Preparation of nanometer magnesium oxide from brine and industrial oxalic acid
Hebei Messi Biology Co., Ltd. stated that it uses brine and industrial oxalic acid as raw materials to prepare nanoscale magnesium oxide by adjusting various factors that affect precipitation. Through a series of experiments, the factors affecting product morphology and particle size were studied, including calcination temperature, reaction temperature and time, brine and surfactant concentration, and optimal preparation conditions were selected. Research shows that the brine concentration is 1.5mol/L, the addition amount is 1mL CTMAB solution for every 250mLMgCl2 solution, the reaction temperature is 40℃, the reaction time is 20min, and the calcination time at 600℃ high temperature is 2h, the average particle size is about 100nm. Petal-shaped nano magnesium oxide.

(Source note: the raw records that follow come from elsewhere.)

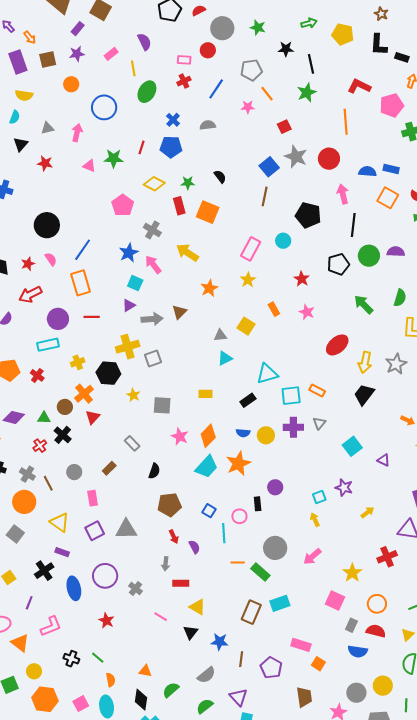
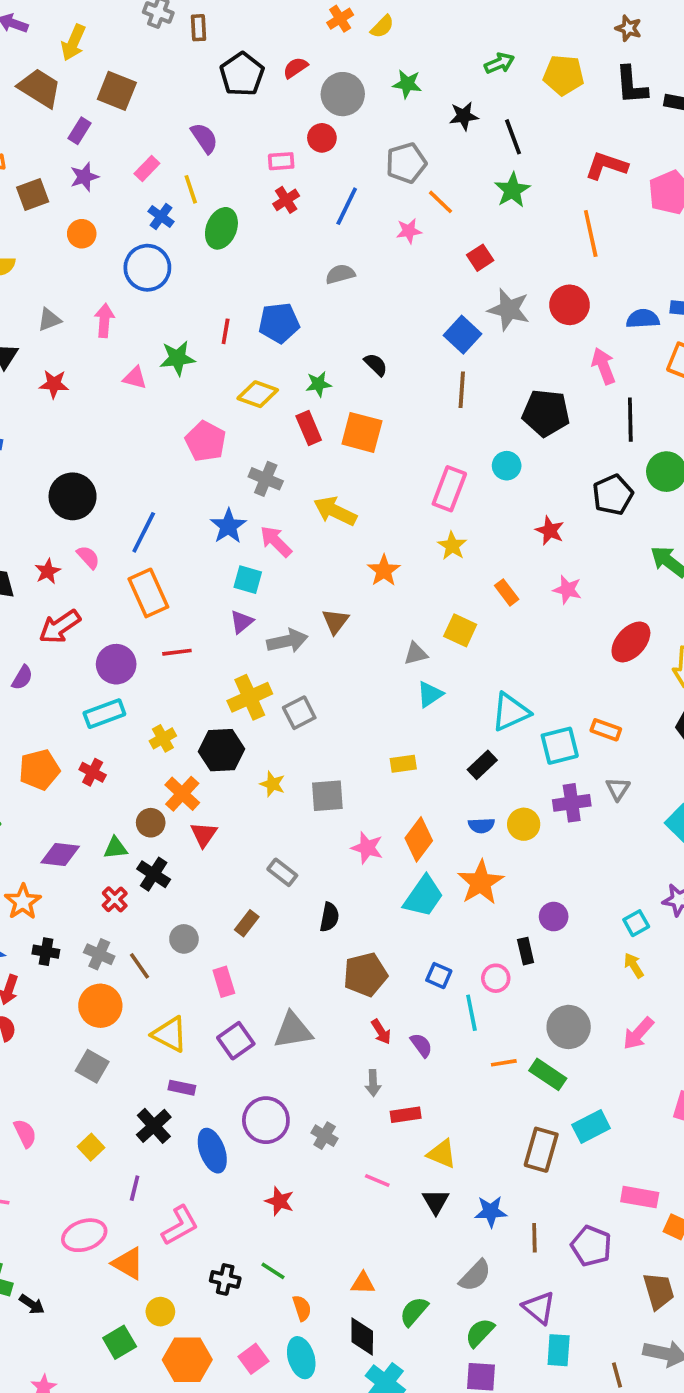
blue cross: (173, 120) -> (161, 216), moved

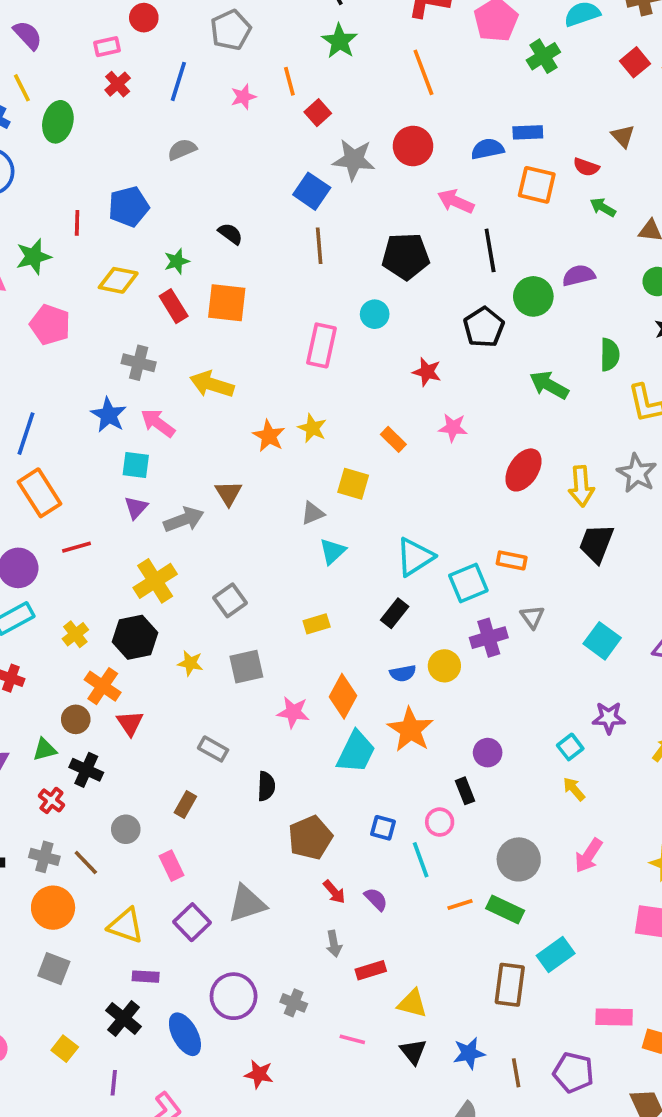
orange line: (440, 202) -> (289, 81), moved, turned 40
pink arrow: (604, 366) -> (456, 201), turned -36
pink pentagon: (206, 441) -> (50, 325), moved
yellow star: (452, 546) -> (312, 428), moved
gray square: (299, 713) -> (230, 600), moved

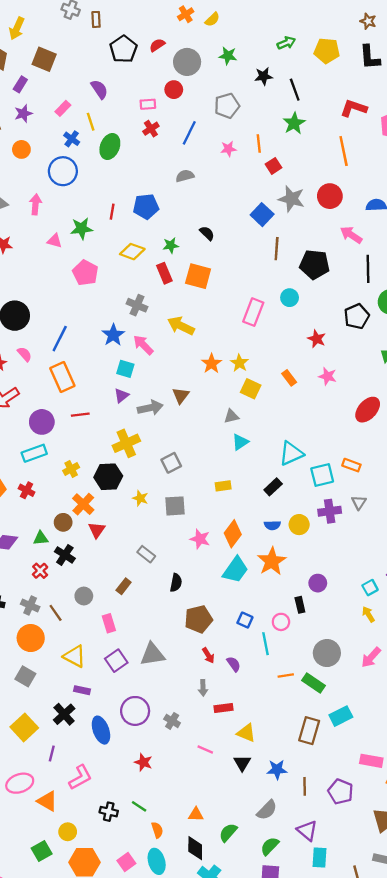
brown line: (319, 246) -> (277, 249), moved
yellow square: (353, 484) -> (251, 389), moved
yellow square: (65, 1049) -> (24, 727), size x1.6

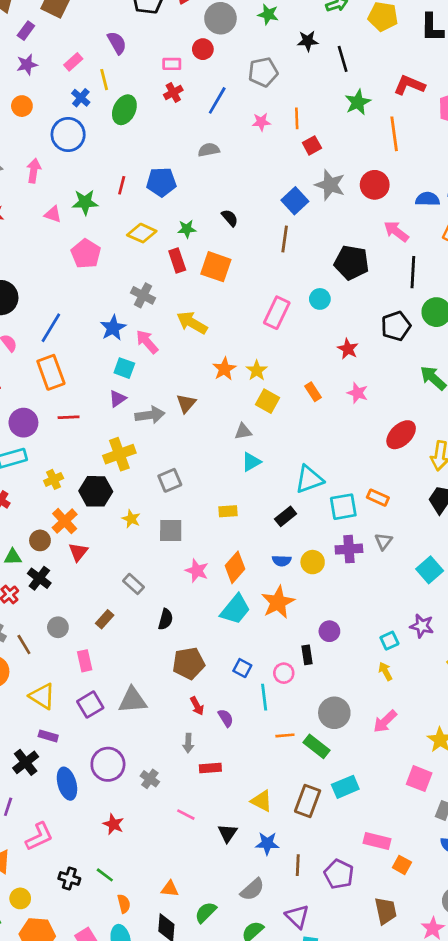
green star: (294, 123) -> (358, 102), moved
brown line: (277, 249) -> (285, 239), moved
yellow triangle: (246, 733) -> (262, 801), moved

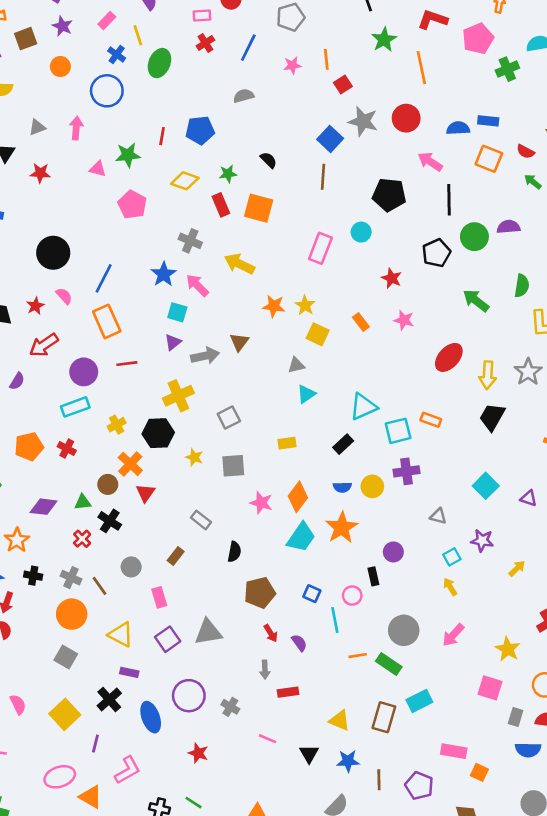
purple star: (27, 65) -> (62, 26), turned -30
orange star: (224, 369) -> (274, 306), turned -30
gray triangle: (383, 541) -> (438, 516), moved, turned -48

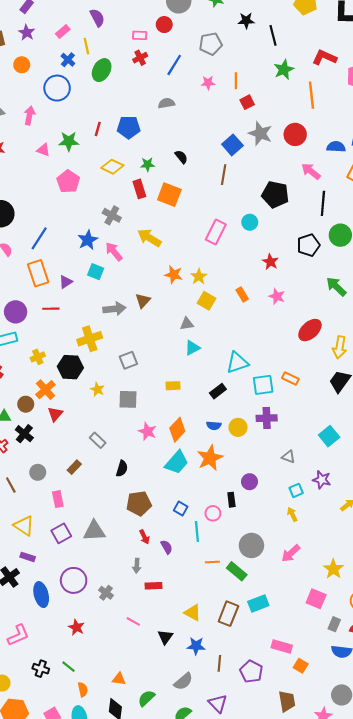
purple triangle: (173, 342) -> (66, 282), moved

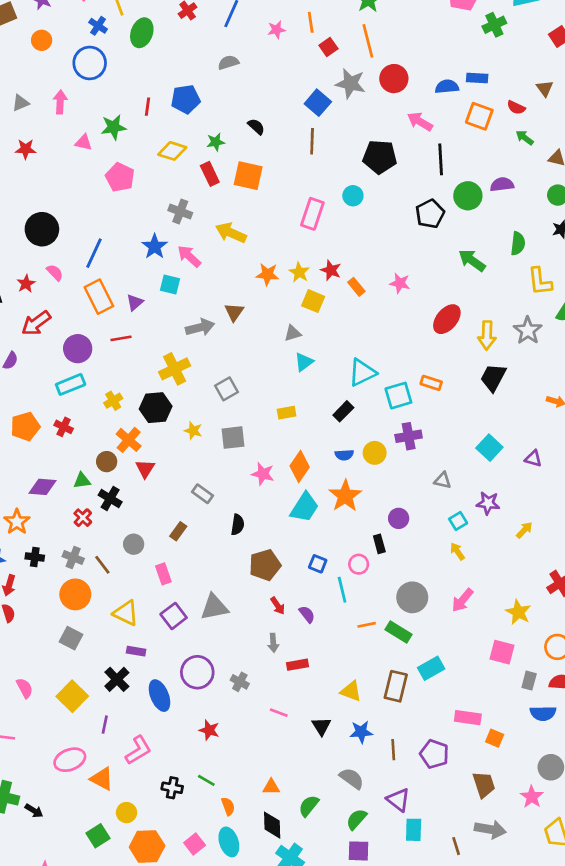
orange line: (311, 95) -> (368, 41), moved
red star: (270, 262) -> (331, 270), moved
gray semicircle: (183, 681) -> (352, 778), turned -96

Preparation of nanometer magnesium oxide by self-propagating sol-gel method
Hebei Messi Biology Co., Ltd. stated that it used a self-propagating sol-gel method to prepare nano magnesium oxide and compared it with the traditional sol-gel method. Using magnesium nitrate as the raw material and citric acid as the complexing agent, a xerogel precursor was prepared through a complexation reaction, and its structure was studied using infrared spectroscopy. A comparative study of the TG curves of the precursor prepared by this method and the precursor prepared by the sol-gel method proved the occurrence of self-propagating combustion, and nitrate acted as an oxidant in the self-propagating combustion. The appropriate heat treatment method was selected based on the TG curve. The target products were characterized using AFM and TEM respectively, which showed that the product particles that have experienced the self-propagating combustion process are small, uniformly distributed, and have obvious grain shapes.
Several influencing factors of product particle size in the self-propagating sol-gel method were studied using TEM. XRD test results show that the average particle size of the sample is 8.7nm. The specific surface measured by BET is 26.34 m2/g. The precursors obtained under different experimental conditions were tested using infrared and XRD, the possible causes were speculated, and the target products obtained from different precursors were analyzed. Experimentally, the dividing curve of the two precursors was obtained. In addition, a preliminary exploration was made on the foaming phenomenon, and the mechanism of inhibiting powder agglomeration during the foaming process was discussed.